|At the Still Point of the Turning World|
Monday, March 17, 2003
Here at Natividad Medical Center, we're facing massive cutbacks due to a state budget shortfall. Everyone from janitors to CFOs are worried about their jobs and the consequences of job loss to their families. Most of us also worry about the consequences that cutbacks will have on our patients, most of whom are medically indigent and depend on the county hospital to take care of them. (If you're interested in reading more about our hospital's current troubles, and the work we do, click here.)
Despite these problems, we've managed to overcome our personal worries on a couple of occasions lately. Last week, a 12 year old boy collapsed at school and was brought to our ER. The staff worked on him for almost an hour until they prounounced his death. It was one of those sobering events that sits heavily on people's minds, makes them turn to prayer in an effort to convert despair into hope. Then--one of the nurse's daughters, who went to school with the dead boy, taped his photo to a cookie jar and started a collection on behalf of his family. It was amazing how fast that jar filled up with the loose bills out of everyone's wallets, chiefs of service to kitchen workers alike.

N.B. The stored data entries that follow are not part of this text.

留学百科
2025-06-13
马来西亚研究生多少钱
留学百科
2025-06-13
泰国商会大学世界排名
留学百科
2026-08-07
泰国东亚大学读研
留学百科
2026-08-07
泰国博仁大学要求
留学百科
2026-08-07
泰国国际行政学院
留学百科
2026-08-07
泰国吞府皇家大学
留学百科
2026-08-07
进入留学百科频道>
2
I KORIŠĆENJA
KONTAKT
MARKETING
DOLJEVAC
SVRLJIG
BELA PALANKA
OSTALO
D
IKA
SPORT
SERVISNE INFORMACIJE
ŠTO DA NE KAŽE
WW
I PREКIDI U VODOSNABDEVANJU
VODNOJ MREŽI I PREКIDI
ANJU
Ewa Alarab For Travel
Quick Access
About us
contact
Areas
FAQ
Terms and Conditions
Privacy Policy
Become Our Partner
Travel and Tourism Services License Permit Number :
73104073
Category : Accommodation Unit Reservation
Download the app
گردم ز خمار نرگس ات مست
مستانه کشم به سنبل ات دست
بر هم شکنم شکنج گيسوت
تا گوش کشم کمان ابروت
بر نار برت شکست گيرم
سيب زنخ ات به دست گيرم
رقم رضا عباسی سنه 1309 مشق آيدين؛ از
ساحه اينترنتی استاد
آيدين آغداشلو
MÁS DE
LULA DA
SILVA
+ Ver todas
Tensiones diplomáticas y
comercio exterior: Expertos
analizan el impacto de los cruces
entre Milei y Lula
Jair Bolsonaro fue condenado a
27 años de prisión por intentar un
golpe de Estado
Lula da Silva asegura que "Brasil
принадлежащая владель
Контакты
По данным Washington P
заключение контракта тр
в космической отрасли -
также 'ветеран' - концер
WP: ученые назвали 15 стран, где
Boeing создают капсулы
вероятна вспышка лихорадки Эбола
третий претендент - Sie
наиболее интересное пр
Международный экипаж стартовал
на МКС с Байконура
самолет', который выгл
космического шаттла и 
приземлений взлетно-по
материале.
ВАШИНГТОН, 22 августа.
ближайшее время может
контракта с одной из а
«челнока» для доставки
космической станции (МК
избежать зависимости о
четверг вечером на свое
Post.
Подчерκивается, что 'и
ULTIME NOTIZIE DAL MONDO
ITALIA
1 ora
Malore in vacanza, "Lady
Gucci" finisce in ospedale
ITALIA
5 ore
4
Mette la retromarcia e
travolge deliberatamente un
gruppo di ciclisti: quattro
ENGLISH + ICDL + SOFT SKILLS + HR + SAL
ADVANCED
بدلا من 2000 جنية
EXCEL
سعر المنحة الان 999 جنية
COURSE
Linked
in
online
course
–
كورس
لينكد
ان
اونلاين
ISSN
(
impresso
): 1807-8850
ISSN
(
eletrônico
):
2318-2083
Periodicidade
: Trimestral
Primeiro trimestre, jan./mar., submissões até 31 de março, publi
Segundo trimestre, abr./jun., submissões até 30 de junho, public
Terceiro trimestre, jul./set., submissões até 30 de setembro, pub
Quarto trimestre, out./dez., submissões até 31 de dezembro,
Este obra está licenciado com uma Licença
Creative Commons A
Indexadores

Then, this weekend, the loss struck even closer to home. One of our most beloved housekeepers died at home. She called a friend and coworker, complaining of bad chest pain. The coworker told her go to the hospital, but she said she'd "sleep it off." The next day, she didn't show up to work--for the first time in seventeen years. The friend went to her house and found her, long dead. She left a bunch of grandchildren and an entire hospital full of people who looked forward to her upbeat smile and words of encouragement. Again, collection boxes with her photo taped to them appeared on every unit today, and filled up with donations from everyone who knew her, no matter how slightly.
At a small county hospital, there are few anonymous deaths. It seems everyone who dies at our hospital is a friend or family member of one of the staff, and their deaths therefore seem to touch us more deeply than they might if they took place in a big hospital, where the housekeeper's name is a mystery, and the boy in the morgue is a stranger.